Candidates for speaker aren't supposed to campaign are they? It's all hushed encounters in dark bars and quiet corners, soundings being taken on behalf of others, significant glances and unspoken words. There aren't really supposed to to be candidates even, in the sense that we understand "candidate" with people making a positive case for themselves. Somebody emerges after a vote and is dragged ever so reluctantly to the Chair (although Michael Martin didn't look that reluctant on the footage). This might explain why David Davis, Vince Cable and others are being so robustly reluctant, at this stage anyway.
But that's all seriously old politics now. Very closed-source. The Speaker had to go, because he didn't have the authority to restore public trust in the House of Commons. The next Speaker must have genuine credibility with the public as well as amongst MPs. That's not going to happen if candidates and MPs simply allow the process to be conducted internally amongst themselves. Candidates have the opportunity over the next month to do it all very differently: to engage with the public; to set out the principles they would apply and the reforms they would make; to be open to scrutiny and question; to seek open support from the public and from fellow MPs; to be, in a meaningful and transparent sense, candidates.
It is therefore shocking to see the Daily Mirror declare already that Labour MPs are likely to vote en masse for John Bercow. This is before we know who the contenders might be, let alone anything about what they might think. There is no positive case for him, at the moment. If the report is true, it shows that the parliamentary Labour Party still doesn't understand what open politics is all about, or how recent events have changed the way the Commons must operate. The new Speaker needs to have genuine cross-party support; this smacks of partisanship, even whipping. They know full well that John Bercow will have to work very hard indeed to persuade many of his Conservative colleagues that he would be suitable. John Bercow would be well-advised to distance himself from this, and all the party leaders and chief whips should publicly affirm that they will leave this contest to individual MPs.
Frank Field grasped what is needed immediately and instinctively. He has announced his interest on his blog, and will be setting out his manifesto over the next 10 days:
The next Speaker will only be the most powerful in history if he or she is elected on a programme that points to the next phase in our Parliamentary development. I have been asked whether I will throw my hat into the ring. I am thinking about that as I accept that there maybe too many colleagues on my own side who would block any such possibility.
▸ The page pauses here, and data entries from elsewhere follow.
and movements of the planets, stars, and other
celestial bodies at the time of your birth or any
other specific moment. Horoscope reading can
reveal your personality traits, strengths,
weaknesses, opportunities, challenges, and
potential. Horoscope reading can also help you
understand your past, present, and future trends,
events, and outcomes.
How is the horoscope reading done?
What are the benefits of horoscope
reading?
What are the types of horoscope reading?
I will therefore spend the next ten days or so developing the details of a programme, and I shall be happy to support anybody who is more likely than I to drive through the programme of reform. I will make an announcement on whether I am a candidate after we return from the Parliamentary recess.
He has set the lead that others need to follow. Not just the candidates, but all MPs. This election for the Speaker needs to be conducted in a very different way to the ones that have gone before.
This will be the first time that the Speaker is elected by secret ballot, following the shambolic scenes in 2001. Curiously enough, I wonder if that will now work against transparency and in favour of the whips; it will be harder to demonstrate that the House has divided on party lines if we don't know how individual MPs have voted.
1.30 update:
A further thought: how about all candidates being interviewed on Newsnight, or appearing on Question Time?